'I'm a highway child,' he sang, 'so don't deny my name.'
Which was all as it should be.
John Truck licked his lips and bought himself a knickerbocker glory topped with little crystals of tetrahydrocannabinol; he had a look at the audience. They were mostly musicians from other bands, but there was a sprinkling of spacers, who, like John Truck, understood that music had died out in the year 2000 and that the New Music was the old music. Only the winners escape, Truck thought as the old Strat wailed (taking fours with a wholly imaginary wind which nevertheless sent tremors of intent down the backs of his calves and thighs: the port wind, the compass wind). The rest of us get carried by the music. Why not?
There was only one woman in The Spacer's Rave that night. Her name was Angina Seng, and she was looking for John Truck. He wasn't to know it: he could only see her back. Her hair was long and coppery, she held herself with a certain dramatic tension. Her bottom looked nice. So while Tiny Skeffern screwed it out of his glossy, priceless antique for the disconnected, the discontented and the rudderless of the whole duty universe, John Truck fell precipitately in and out of love with her. It was an impartial, on-off passion, for every spaceport lady seen fleetingly in a crowd. He was prone to that sort of thing.

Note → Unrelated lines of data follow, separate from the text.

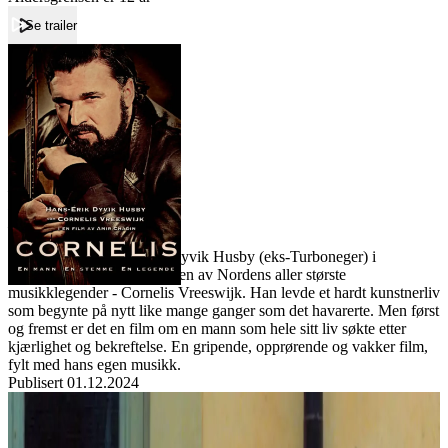
Se trailer
Forside
Cornelis
Cornelis
Film
Forfatter:
Leverandør:
Norgesfilm AS
Lisens:
Cornelis, med Hans-Erik Dyvik Husby (eks-Turboneger) i
hovedrollen, er en film om en av Nordens aller største
musikklegender - Cornelis Vreeswijk. Han levde et hardt kunstnerliv
som begynte på nytt like mange ganger som det havarerte. Men først
og fremst er det en film om en mann som hele sitt liv søkte etter
kjærlighet og bekreftelse. En gripende, opprørende og vakker film,
fylt med hans egen musikk.
Publisert
01.12.2024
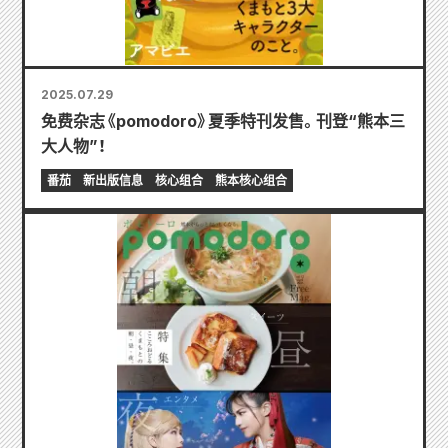
2025.07.29
免费杂志《pomodoro》夏季特刊发售。刊登“熊本三
大人物”！
番茄
新出版信息
核心组合
熊本核心组合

In a hiatus between sets, Tiny brought the Fender over.
'Hello, Truck.'
He bobbed about for a moment, grinning sentimentally; sat down. Truck looked with affection at his bald spot, beaded with sweat.
'Tiny, you play worse and worse. Who's the girl?'
Tiny huffed, wiped his sleeve over the guitar's immaculate white polymer finish. He shrugged. Even when the Strat wasn't plugged in, the stubby, clubbed fingers of his left hand ran up and down the frets like small, undeveloped animals looking for a way out of the wind.